En 1951, au Salon des arts ménagers, vitrine nationale des innovations techniques, dans le cadre de l'exposition sur l'habitation organisée par le M.R.U ( Ministère de la Reconstruction Urbaine), Toulon s'affiche comme la réalisation phare. Tous les goûts sont dans la nature mais les toulonnais ont dans leur immense majorité rejeté ce type d'architecture.

Malgré tous les outrages du temps, toutes les verrues qui lui ont poussé dessus, toute cette laideur affligeante qu'on lui a fait subir, il reste toujours quelques petits endroits magiques car encore préservés et ceux-là, j'espère qu'ils resteront à jamais ainsi.  

Autre endroit très agréable qui a un charme fou:  la place Puget, en haut de la rue d'Alger. C''est comme la place d'un village avec ses cafés à l'ombre des vieux platanes.

Cette place doit son principal attrait à l'étonnante fontaine où le végétal le dispute au minéral : la Fontaine des Trois Dauphins, réalisée par l'architecte Toscat en 1782. Une abondante végétation a envahi peu à peu l'édifice.

Un figuier surplombe même les dauphins sculptés qui émergent au milieu d'une rocaille moussue. C'est une oasis au coeur de la vieille ville.

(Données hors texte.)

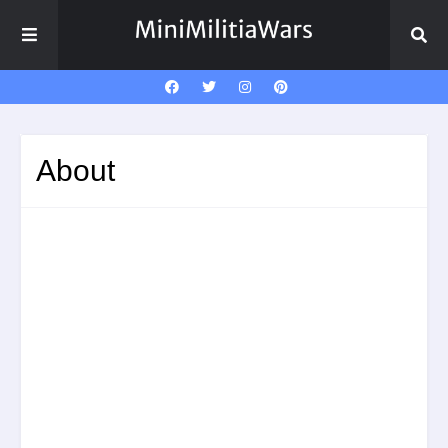
About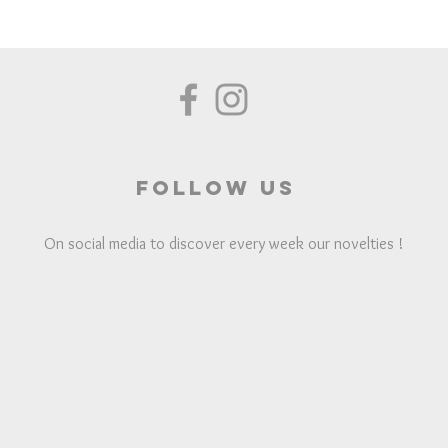
Follow us
On social media to discover every week our novelties !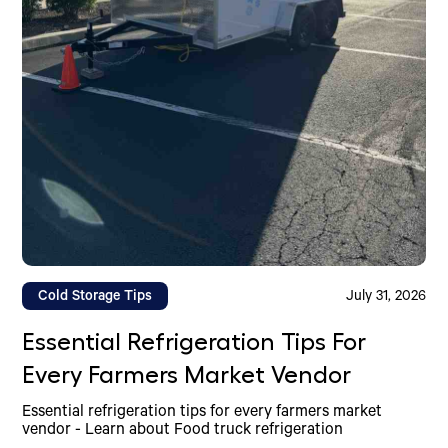
Cold Storage Tips
July 31, 2026
Essential Refrigeration Tips For
Every Farmers Market Vendor
Essential refrigeration tips for every farmers market
vendor - Learn about Food truck refrigeration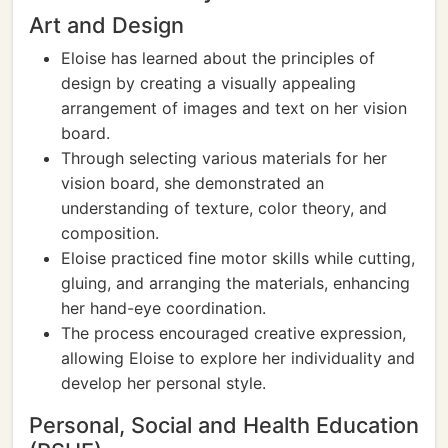
Art and Design
Eloise has learned about the principles of
design by creating a visually appealing
arrangement of images and text on her vision
board.
Through selecting various materials for her
vision board, she demonstrated an
understanding of texture, color theory, and
composition.
Eloise practiced fine motor skills while cutting,
gluing, and arranging the materials, enhancing
her hand-eye coordination.
The process encouraged creative expression,
allowing Eloise to explore her individuality and
develop her personal style.
Personal, Social and Health Education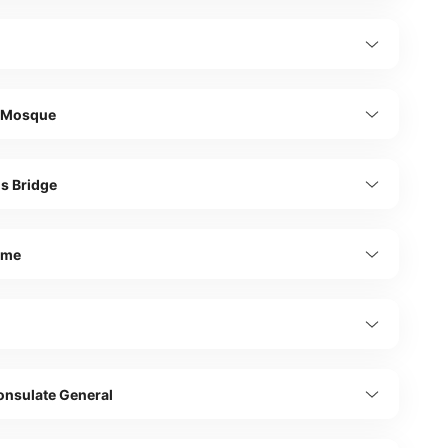
 Mosque
s Bridge
şme
onsulate General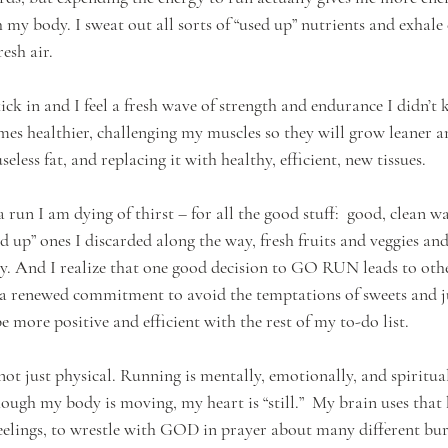
y body. I sweat out all sorts of “used up” nutrients and exhale
esh air. 
ck in and I feel a fresh wave of strength and endurance I didn’t
es healthier, challenging my muscles so they will grow leaner an
eless fat, and replacing it with healthy, efficient, new tissues. 
un I am dying of thirst – for all the good stuff:  good, clean wa
sed up” ones I discarded along the way, fresh fruits and veggies and
. And I realize that one good decision to GO RUN leads to othe
d a renewed commitment to avoid the temptations of sweets and j
e more positive and efficient with the rest of my to-do list.
 not just physical. Running is mentally, emotionally, and spiritual
hough my body is moving, my heart is “still.”  My brain uses that 
elings, to wrestle with GOD in prayer about many different bur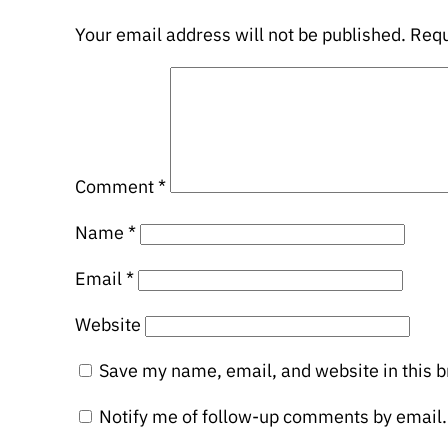
Your email address will not be published.
Requ
Comment
*
Name
*
Email
*
Website
Save my name, email, and website in this b
Notify me of follow-up comments by email.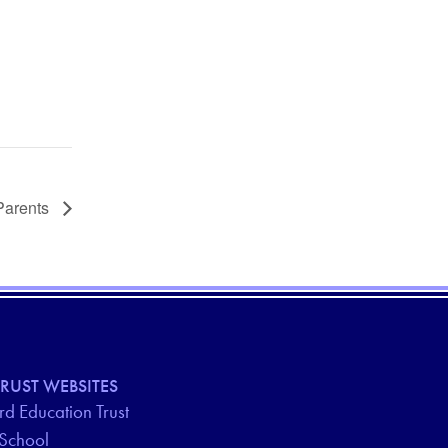
Parents
RUST WEBSITES
d Education Trust
 School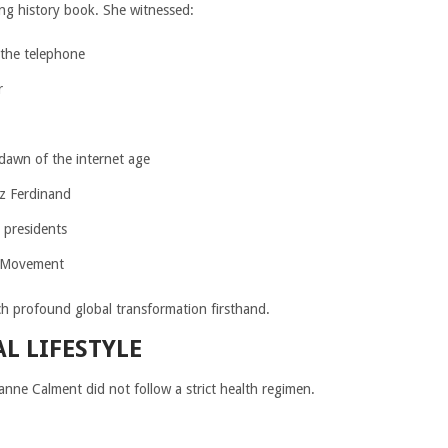
ving history book. She witnessed:
 the telephone
r
dawn of the internet age
z Ferdinand
 presidents
s Movement
h profound global transformation firsthand.
 LIFESTYLE
nne Calment did not follow a strict health regimen.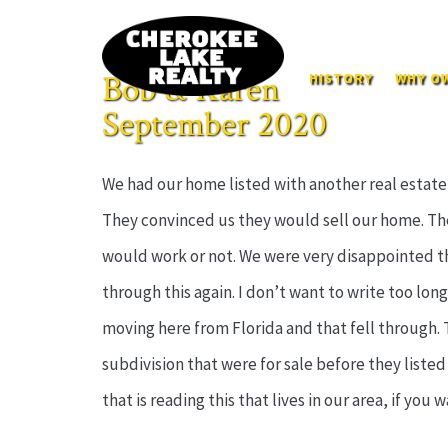
Bob & Karen
HISTORY
WHY OW
September 2020
We had our home listed with another real estate
They convinced us they would sell our home. The
would work or not. We were very disappointed th
through this again. I don’t want to write too long 
moving here from Florida and that fell through.
subdivision that were for sale before they listed 
that is reading this that lives in our area, if you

Oui vraiment ! Toulon, ou on adore ou on déteste ! La demi-mesure est impossible pour juger cette ville. 

Pour moi Toulon est lointaine par la distance mais toujours très présente dans mon coeur, je ne pourrais jamais l'oublier.  Moi, je crois que je l'aime encore un peu malgré tout ...La preuve, c'est que je n'ai pas pu m'empêcher de créer ces quelques pages pour lui rendre hommage.